What does it mean? It comes from Live Free or Die. So it means just that, but on bikes. Be independent, take responsibility for your own actions, look after yourself and don’t take instruction from self appointed authority figures. Ride like you want to live. Ride free or die. It’s an aspiration and a code to live by. The phrase originates with free thinkers wanting a statement that stands for something. It was used as a motto in the French Revolution and by American states keen to express their independent spirit.
What’s that got to do with going to Blackpool?
Some people think of Blackpool as a half empty plate of greasy chips. A seedy, sleazy, brash place full of boozed up stag and hen parties which is ready to chew you up, rob your pocket and spit you out. And in some ways this is the truth, but as wise people know there are always two sides to every story. Blackpool is ace if you go with the right mind and see it as a half full plate of delicious chips. The magic that Blackpool conjures for children with the bright and twinkling lights, exciting noisy rides and games, fast foods and fizzy drinks, is also there for the adult with a love of having fun.
Ride the Lights is a fabulous free event that gives cyclists a preview to the famous Blackpool illuminations before the official switch on. There is open access to the promenade and cars are banned for the night.
The end of the summer holidays and the turn of the season to autumn has always been brightened for northerners with a trip to Blackpool illuminations. The bright lights and promise of one more ice cream before the winter, have brought the crowds in for years.
Riding a bike with thousands of others under the spectacle of the lights was truly magical. No sitting in the traffic, with all the noise and fumes and in car arguments. Instead the quiet madness of a mass of bicycles. Sensible adults in hi viz vests, wide eyed children, road racing cyclists on ten grand bikes, local ragamuffins racing their supermarket bikes and BMXs, everyone was together, everyone rode free. The remarkable thing was that despite the general chaos, nothing bad seemed to happen. Cycling truly is a magical thing and it can’t help but bring people together.
Riding the Lights also goes down in HebTroCo history as the first trip out wearing a complete outfit. The 1485 Wool Jacket takes our range above the belt and is worn here with Olive GVNR trousers, Chukka Boots and a CNC Belt.
There were highlights of the night apart from the general splendour of being outside, independently powering along with nothing more than leg power. The vanilla ice cream from Notariannis on Waterloo Road was delicious, proving that simple done well is usually the best.
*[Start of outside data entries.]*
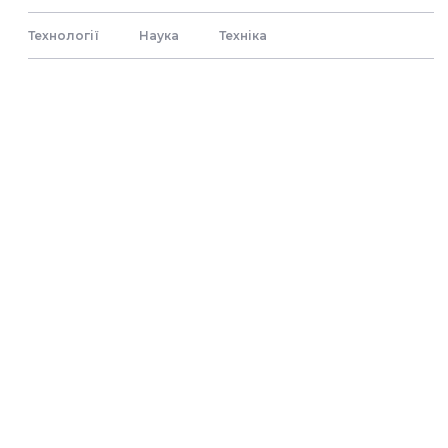
Технології
Наука
Технiка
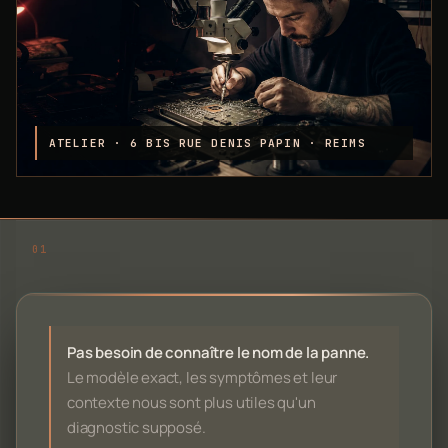
Pas besoin de connaître le nom de la panne.
Le modèle exact, les symptômes et leur
contexte nous sont plus utiles qu'un
diagnostic supposé.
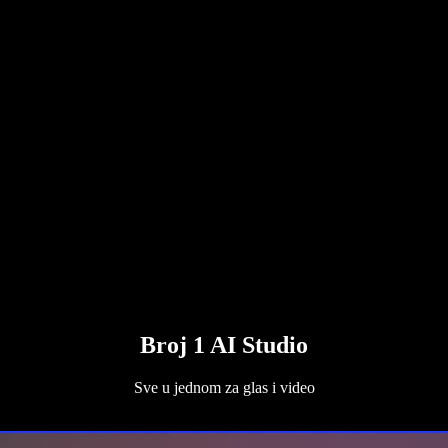
Broj 1 AI Studio
Sve u jednom za glas i video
Eating chips outside the front of the North Pier, listening to the turn belting out 70s pop classics was sweet nostalgia, strangely rousing and just hilarious. Funniest of all though was a pair of dodgems, retired presumably from service on the Pleasure Beach, cruising sedately down the Golden Mile, one containing the Pope and a nun, the other driven by PC Plod and his twin. They might not have strictly speaking been bicycles, but they were certainly riding free.